• _How to complete this task_
Nothing should appear in the answer except the lines below from the line containing "Мы (iNitki) используем" through the line containing "Su historia médica, la", copied exactly, with pictures left out.

*** Listed entries

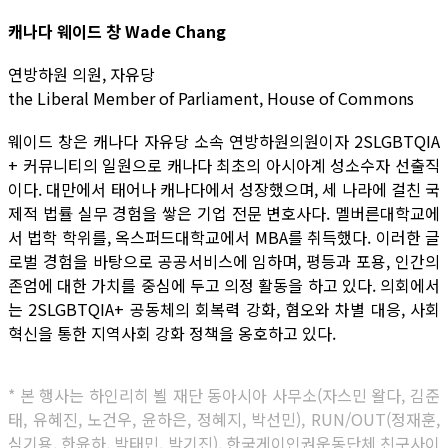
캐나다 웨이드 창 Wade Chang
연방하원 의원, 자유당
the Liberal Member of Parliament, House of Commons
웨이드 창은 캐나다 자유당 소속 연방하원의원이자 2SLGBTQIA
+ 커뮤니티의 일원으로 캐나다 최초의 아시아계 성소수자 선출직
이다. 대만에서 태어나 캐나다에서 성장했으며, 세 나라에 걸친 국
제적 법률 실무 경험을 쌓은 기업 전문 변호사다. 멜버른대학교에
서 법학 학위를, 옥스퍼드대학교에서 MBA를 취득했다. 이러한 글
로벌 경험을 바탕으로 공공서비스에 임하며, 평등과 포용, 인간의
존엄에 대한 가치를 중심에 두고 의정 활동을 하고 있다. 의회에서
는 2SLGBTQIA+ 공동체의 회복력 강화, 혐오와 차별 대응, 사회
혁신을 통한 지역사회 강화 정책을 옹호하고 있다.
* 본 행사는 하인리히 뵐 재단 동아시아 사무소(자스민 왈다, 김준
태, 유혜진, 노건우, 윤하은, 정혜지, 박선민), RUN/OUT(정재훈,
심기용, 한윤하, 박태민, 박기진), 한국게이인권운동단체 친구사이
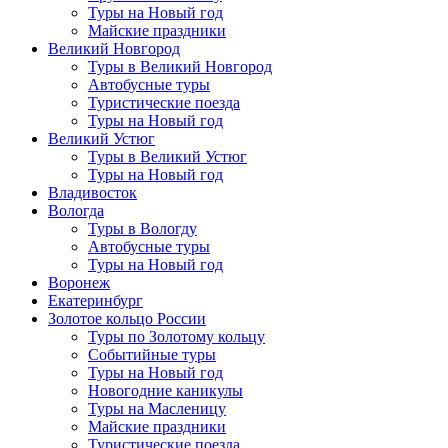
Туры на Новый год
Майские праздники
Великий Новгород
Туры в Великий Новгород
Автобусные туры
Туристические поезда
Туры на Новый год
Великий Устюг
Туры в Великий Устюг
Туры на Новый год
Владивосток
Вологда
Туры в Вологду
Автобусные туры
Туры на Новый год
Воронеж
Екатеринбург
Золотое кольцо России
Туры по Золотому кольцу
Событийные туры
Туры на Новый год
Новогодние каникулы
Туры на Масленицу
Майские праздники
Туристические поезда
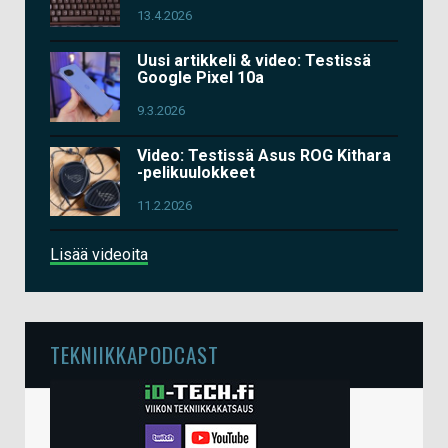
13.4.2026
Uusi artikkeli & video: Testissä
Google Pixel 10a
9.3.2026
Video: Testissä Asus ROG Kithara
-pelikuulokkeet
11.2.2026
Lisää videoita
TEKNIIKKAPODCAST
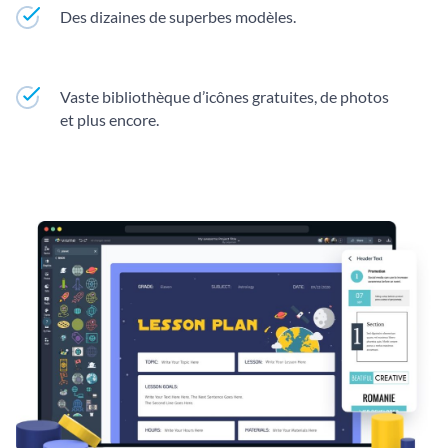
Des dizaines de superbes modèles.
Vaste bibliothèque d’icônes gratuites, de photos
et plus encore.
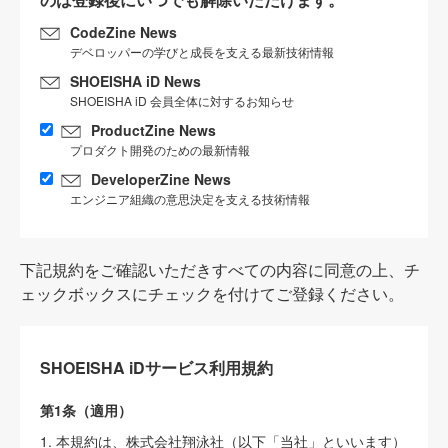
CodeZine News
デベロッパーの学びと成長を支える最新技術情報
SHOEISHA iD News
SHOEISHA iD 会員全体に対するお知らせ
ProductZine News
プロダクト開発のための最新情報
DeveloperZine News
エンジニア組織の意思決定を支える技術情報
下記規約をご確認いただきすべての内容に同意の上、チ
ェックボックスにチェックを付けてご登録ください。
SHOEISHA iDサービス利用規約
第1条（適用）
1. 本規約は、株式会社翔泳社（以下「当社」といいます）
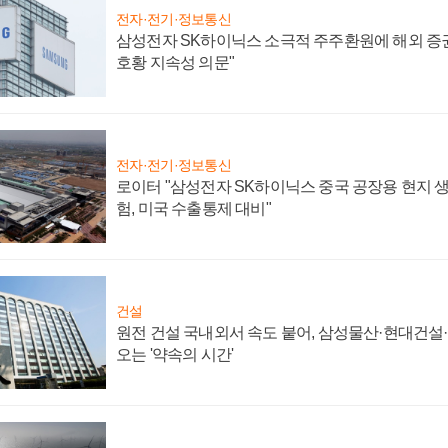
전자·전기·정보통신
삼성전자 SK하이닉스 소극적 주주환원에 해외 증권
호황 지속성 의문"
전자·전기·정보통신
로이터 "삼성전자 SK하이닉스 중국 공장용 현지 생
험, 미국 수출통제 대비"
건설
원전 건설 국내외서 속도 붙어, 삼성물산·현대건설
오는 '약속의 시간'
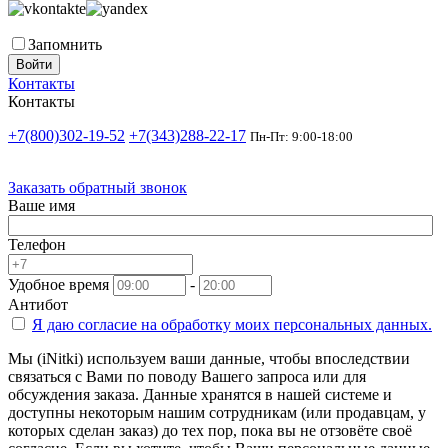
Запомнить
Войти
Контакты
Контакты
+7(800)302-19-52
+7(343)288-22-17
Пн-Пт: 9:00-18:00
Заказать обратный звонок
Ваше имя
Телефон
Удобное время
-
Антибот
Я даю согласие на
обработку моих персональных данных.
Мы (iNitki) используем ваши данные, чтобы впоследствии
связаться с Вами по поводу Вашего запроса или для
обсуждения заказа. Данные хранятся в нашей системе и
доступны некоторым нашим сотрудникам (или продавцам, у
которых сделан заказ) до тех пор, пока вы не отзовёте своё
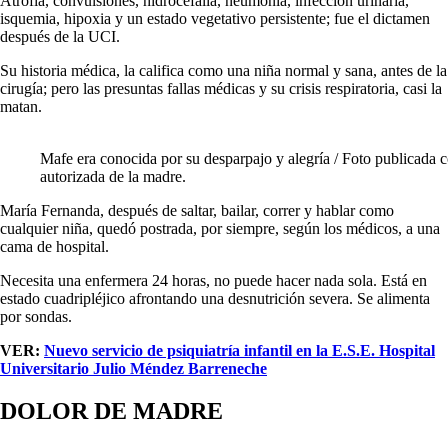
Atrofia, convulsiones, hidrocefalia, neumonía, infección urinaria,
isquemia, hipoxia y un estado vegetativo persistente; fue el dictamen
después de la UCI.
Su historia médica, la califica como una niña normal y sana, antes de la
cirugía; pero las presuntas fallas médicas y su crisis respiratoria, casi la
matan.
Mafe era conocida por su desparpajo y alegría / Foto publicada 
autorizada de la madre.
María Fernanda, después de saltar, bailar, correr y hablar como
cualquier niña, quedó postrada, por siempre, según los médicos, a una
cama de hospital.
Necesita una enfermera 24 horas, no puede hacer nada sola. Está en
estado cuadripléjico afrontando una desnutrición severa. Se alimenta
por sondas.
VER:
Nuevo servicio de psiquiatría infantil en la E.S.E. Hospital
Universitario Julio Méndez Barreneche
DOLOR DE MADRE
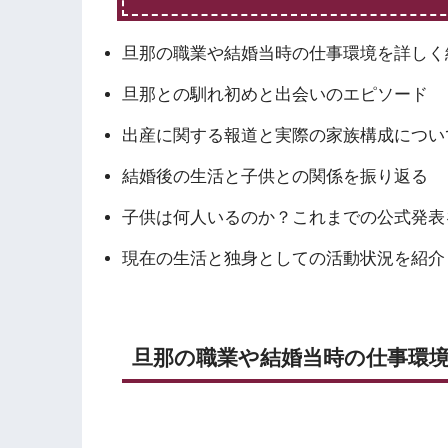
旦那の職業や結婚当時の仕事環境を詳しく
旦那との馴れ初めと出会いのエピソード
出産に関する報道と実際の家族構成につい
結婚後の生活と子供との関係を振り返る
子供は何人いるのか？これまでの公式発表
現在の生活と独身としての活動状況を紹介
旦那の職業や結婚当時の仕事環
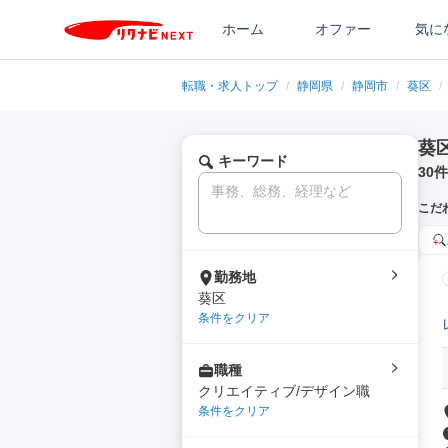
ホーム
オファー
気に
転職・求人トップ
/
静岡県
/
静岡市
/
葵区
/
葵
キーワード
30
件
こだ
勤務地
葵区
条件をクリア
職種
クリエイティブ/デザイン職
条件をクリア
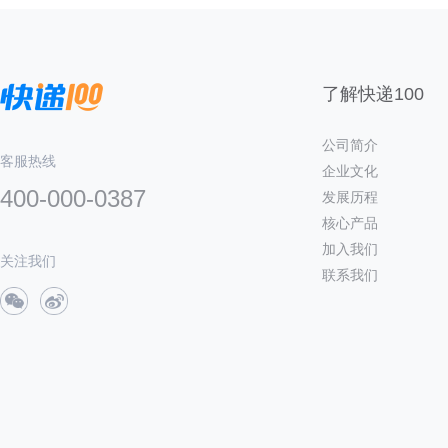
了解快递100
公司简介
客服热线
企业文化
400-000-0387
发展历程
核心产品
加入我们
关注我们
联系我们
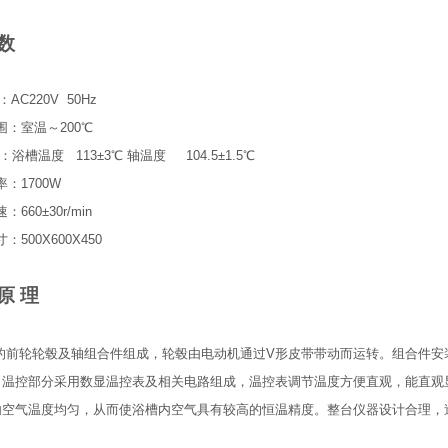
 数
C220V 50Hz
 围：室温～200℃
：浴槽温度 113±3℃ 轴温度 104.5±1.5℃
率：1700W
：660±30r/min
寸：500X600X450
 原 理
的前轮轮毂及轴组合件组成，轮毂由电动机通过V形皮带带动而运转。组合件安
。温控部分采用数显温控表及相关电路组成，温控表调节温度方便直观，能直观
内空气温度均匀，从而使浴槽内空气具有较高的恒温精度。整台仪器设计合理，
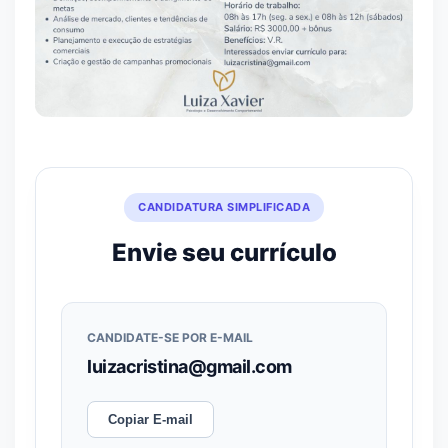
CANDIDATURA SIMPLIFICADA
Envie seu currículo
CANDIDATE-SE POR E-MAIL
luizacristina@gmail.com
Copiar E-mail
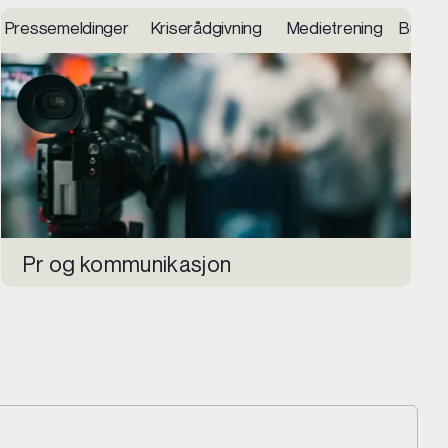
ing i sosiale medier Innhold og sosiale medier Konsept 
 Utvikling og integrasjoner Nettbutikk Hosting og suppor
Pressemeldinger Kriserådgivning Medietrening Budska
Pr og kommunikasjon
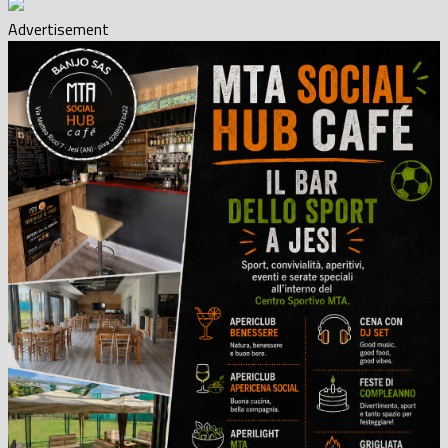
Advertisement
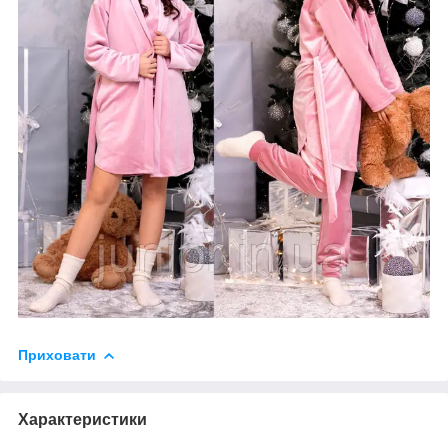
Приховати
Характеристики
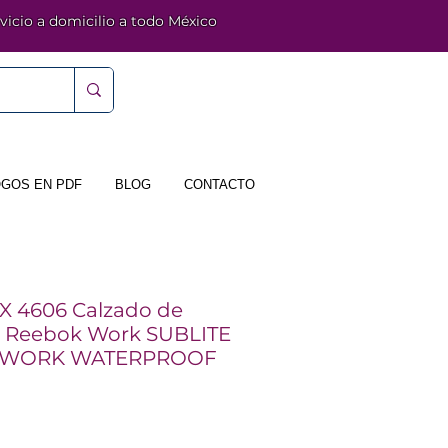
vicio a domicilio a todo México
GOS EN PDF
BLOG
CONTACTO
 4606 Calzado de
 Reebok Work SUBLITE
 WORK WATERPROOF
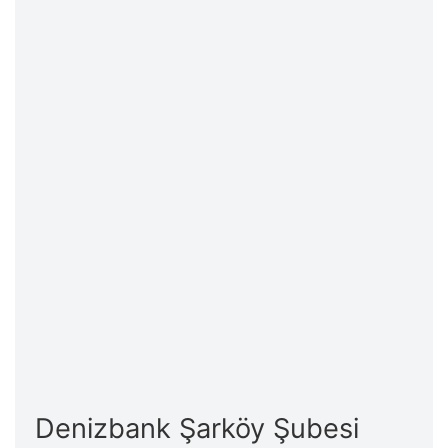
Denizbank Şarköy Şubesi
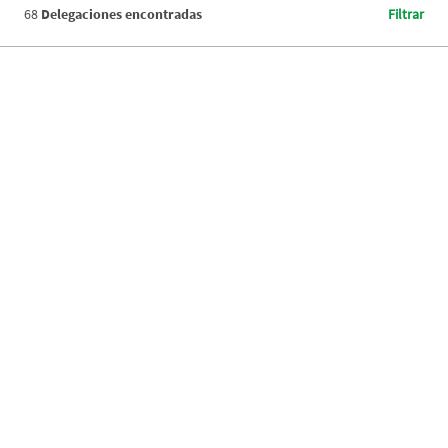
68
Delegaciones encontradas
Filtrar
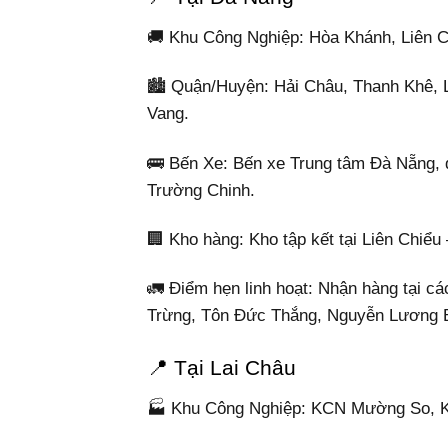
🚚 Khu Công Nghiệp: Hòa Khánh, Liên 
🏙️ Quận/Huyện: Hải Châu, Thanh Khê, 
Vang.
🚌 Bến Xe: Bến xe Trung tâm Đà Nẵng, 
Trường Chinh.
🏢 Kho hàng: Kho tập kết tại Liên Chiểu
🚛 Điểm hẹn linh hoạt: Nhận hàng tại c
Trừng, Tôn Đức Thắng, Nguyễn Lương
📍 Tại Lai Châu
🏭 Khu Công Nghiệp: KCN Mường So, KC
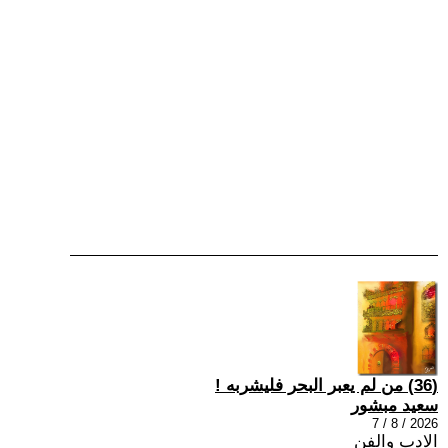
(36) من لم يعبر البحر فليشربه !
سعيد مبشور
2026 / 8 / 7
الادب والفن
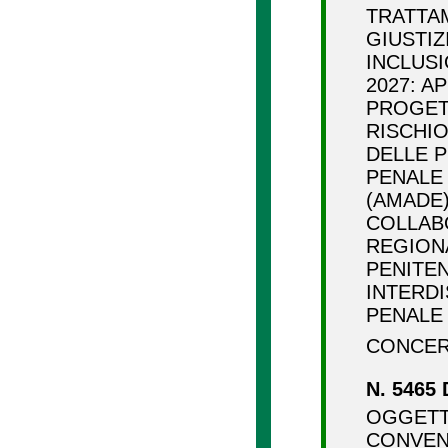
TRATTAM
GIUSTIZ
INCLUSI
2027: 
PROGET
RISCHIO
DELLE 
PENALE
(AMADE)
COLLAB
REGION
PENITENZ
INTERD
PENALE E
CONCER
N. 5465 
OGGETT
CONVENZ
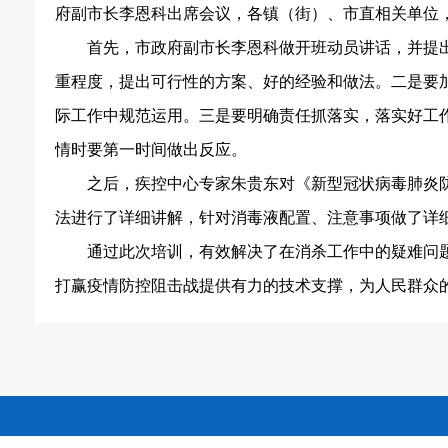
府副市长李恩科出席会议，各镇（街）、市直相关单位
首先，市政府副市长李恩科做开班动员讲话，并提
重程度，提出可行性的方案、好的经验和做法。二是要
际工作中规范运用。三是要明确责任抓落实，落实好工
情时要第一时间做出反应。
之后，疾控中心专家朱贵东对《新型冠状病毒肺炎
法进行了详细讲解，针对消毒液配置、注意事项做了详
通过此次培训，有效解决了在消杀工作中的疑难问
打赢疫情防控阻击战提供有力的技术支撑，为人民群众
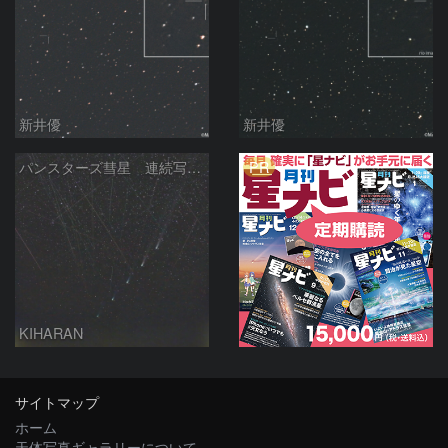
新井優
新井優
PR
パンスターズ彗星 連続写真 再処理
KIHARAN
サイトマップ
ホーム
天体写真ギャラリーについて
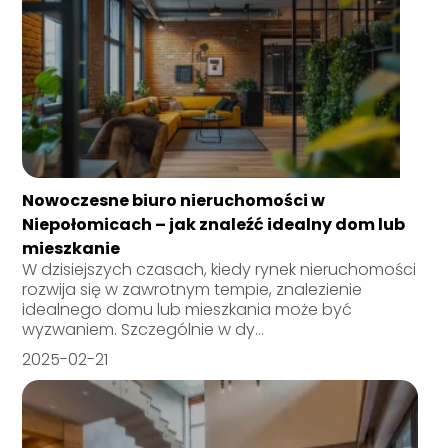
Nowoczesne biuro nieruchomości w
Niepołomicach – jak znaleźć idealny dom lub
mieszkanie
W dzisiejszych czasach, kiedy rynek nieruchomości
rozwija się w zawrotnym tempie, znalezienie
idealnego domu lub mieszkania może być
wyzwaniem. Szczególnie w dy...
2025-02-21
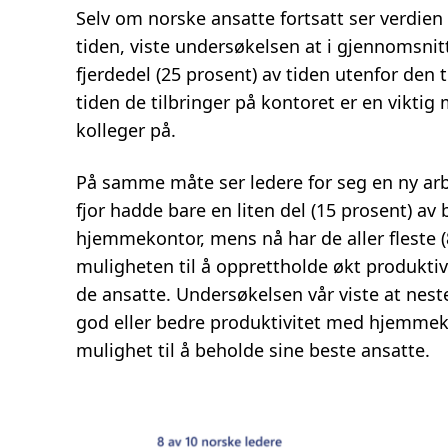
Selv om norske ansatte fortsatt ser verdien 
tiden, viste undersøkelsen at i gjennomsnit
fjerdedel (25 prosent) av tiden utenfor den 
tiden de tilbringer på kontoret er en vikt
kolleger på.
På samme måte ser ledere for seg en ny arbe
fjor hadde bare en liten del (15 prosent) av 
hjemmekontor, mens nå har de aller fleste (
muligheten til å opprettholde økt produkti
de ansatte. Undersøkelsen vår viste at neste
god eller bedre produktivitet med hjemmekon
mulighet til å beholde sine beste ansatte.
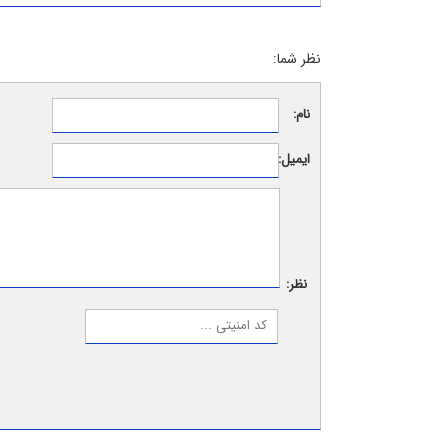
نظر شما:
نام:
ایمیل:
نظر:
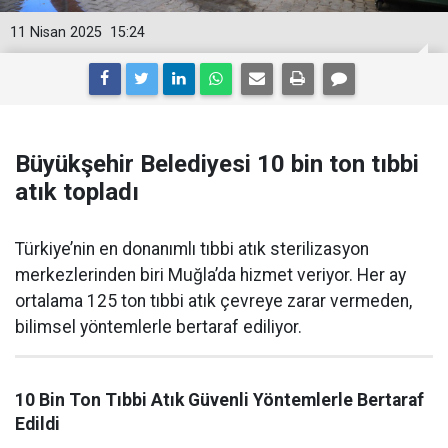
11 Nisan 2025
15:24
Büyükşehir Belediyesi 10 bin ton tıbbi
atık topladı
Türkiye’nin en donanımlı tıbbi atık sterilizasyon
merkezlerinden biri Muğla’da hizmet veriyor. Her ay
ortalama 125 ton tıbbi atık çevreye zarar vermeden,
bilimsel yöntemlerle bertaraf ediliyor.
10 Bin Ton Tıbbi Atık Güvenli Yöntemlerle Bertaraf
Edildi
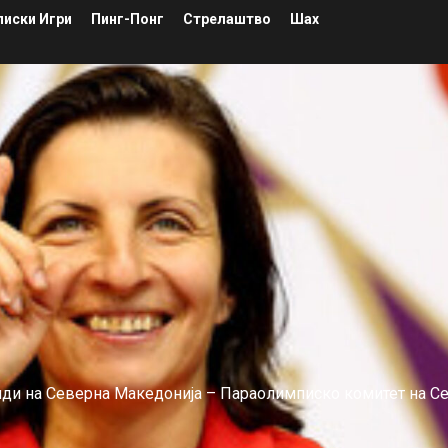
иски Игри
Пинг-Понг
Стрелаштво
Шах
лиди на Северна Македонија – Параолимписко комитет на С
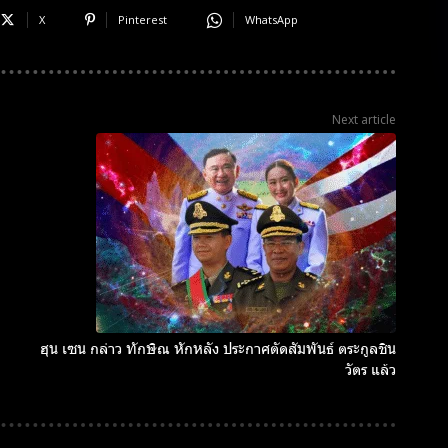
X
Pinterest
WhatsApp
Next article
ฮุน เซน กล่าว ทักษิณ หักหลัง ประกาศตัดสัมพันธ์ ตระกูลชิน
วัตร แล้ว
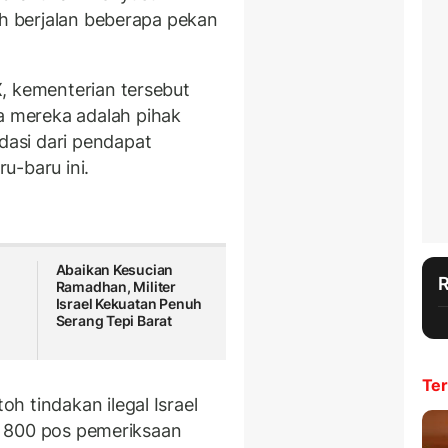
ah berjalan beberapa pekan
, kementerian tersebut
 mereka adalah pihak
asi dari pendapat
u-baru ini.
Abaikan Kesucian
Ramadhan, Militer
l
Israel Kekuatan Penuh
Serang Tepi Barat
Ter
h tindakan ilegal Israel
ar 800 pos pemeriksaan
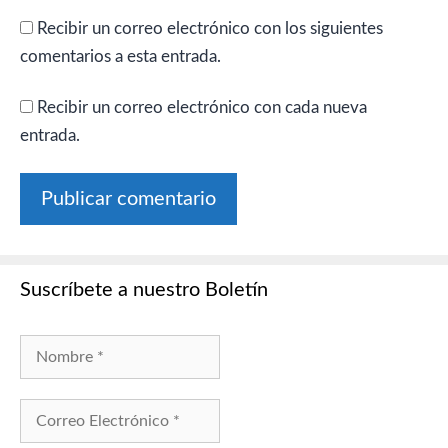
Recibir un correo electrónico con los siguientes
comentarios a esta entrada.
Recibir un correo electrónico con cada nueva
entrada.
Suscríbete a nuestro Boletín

******

• _Task result_
Мы (iNitki) используем ваши данные, чтобы впоследствии
связаться с Вами по поводу Вашего запроса или для
обсуждения заказа. Данные хранятся в нашей системе и
доступны некоторым нашим сотрудникам (или продавцам, у
которых сделан заказ) до тех пор, пока вы не отзовёте своё
Atrofia, convulsiones, hidrocefalia, neumonía, infección urinaria,
isquemia, hipoxia y un estado vegetativo persistente; fue el dictamen
después de la UCI.
Su historia médica, la califica como una niña normal y sana, antes de la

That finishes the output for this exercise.